On September 22, 2022, the U.S. District Court enjoined Hu from further violating antifraud laws.

In February 2023, Silver was sentenced to 13 months in prison. Silver was given a shorter sentence as it was mainly Hu who masterminded the Ponzi scheme. Silver was 65 years old at the time of his sentence.

==Operations==
IIG Capital primarily focuses on facilitating the financing of trade transactions involving commodities that can be hedged and liquidated easily. IIG Capital uses a structure it developed called “transactional equity,” in which the firm helps fund the down payment required from a merchant seeking financing from a bank; this process enables the merchant to qualify for the bank financing.

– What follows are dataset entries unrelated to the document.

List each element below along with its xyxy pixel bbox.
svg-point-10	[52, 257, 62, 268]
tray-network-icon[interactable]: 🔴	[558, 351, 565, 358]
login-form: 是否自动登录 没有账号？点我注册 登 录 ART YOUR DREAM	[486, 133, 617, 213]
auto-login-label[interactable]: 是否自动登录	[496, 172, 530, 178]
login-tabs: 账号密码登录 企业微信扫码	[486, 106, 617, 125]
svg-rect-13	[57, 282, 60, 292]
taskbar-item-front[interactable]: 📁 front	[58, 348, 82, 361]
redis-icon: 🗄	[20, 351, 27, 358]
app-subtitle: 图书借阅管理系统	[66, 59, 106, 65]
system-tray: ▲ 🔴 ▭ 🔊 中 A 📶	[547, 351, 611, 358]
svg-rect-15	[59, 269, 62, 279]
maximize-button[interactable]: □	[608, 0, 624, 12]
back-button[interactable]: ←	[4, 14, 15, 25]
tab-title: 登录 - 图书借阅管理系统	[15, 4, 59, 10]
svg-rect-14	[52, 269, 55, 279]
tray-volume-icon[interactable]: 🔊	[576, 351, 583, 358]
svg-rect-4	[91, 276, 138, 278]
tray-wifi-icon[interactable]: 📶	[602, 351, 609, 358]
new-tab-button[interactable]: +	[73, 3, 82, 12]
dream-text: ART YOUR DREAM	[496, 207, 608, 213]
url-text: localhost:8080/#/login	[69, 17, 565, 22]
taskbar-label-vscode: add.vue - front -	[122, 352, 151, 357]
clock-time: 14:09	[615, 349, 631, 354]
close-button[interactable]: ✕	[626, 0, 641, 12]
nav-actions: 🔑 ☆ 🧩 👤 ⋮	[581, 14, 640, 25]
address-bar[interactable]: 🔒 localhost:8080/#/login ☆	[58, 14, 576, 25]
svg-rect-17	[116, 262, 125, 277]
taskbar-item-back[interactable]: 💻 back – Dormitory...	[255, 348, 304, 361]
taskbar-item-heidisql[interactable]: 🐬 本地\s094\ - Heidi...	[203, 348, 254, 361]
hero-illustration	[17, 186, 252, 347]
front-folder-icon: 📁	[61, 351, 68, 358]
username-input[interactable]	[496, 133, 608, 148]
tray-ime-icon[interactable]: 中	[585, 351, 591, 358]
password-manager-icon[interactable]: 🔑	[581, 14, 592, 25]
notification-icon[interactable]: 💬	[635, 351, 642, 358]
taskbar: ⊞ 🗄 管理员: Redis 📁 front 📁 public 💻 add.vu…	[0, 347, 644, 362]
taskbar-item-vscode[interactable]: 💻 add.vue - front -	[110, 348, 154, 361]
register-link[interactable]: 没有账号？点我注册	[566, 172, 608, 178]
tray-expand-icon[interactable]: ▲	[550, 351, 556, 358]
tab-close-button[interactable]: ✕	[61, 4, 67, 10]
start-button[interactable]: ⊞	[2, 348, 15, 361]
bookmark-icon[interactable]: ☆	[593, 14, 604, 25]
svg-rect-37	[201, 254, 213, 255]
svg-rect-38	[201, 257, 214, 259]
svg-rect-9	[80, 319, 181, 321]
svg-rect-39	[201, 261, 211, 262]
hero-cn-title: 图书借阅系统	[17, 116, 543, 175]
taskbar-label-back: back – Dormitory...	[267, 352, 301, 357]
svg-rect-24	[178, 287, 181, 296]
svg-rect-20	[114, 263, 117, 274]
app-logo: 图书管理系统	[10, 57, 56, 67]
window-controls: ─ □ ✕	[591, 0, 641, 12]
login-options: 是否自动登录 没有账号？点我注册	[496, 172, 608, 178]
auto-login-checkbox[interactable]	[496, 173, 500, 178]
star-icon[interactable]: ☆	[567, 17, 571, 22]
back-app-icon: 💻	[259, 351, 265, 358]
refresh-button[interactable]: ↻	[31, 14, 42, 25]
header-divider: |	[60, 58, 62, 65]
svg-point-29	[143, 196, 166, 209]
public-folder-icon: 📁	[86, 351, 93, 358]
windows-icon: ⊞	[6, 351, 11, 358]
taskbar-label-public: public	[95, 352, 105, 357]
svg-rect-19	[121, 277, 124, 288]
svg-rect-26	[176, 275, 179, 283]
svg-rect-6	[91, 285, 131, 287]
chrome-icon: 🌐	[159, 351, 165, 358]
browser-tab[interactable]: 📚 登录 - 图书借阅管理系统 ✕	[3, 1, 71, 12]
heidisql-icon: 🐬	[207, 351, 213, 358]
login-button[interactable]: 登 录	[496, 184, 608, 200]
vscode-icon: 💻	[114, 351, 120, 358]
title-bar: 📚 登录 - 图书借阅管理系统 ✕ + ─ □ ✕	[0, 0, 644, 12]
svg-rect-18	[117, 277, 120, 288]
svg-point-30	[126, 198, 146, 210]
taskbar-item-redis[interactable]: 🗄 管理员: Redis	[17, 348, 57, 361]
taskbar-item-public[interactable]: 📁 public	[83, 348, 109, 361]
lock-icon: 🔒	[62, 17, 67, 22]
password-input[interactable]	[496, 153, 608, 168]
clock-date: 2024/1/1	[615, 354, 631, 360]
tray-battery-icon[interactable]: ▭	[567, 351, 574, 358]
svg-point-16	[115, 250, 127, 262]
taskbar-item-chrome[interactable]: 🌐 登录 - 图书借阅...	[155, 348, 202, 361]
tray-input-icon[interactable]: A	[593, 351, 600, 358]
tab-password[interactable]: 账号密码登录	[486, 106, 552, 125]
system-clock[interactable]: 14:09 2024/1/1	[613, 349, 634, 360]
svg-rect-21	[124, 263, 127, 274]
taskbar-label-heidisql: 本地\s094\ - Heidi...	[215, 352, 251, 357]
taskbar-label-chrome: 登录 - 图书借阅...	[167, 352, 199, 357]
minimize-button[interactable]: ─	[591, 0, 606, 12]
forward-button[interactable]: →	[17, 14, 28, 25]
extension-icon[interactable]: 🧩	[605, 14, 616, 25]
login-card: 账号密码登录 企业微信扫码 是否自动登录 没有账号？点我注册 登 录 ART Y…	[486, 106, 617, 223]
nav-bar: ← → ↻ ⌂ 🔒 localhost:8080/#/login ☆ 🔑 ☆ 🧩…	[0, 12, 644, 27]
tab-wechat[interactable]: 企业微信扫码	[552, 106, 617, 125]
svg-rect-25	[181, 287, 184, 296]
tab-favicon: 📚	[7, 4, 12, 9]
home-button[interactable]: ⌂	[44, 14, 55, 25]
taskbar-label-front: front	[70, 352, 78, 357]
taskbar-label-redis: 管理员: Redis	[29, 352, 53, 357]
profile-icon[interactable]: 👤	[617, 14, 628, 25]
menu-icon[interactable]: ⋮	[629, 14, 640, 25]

The company specializes in global trade, investment funds, and loans. The company also provides advisory services and management through three private funds: the IIG Global Trade Finance Fund (GTFF), Structured Trade Finance Fund (STFF), and Trade Opportunities Fund (TOF). Another of its affiliates, IIG Bank Malta, provides private banking, wealth management, corporate banking and trade finance in Malta.

The firm provided loans for Central and South American small and medium-sized enterprises using food products, such as fish and coffee, as collateral. For example, they advised the Venezuela Recovery Fund (VRF) for a failed bank in Venezuela.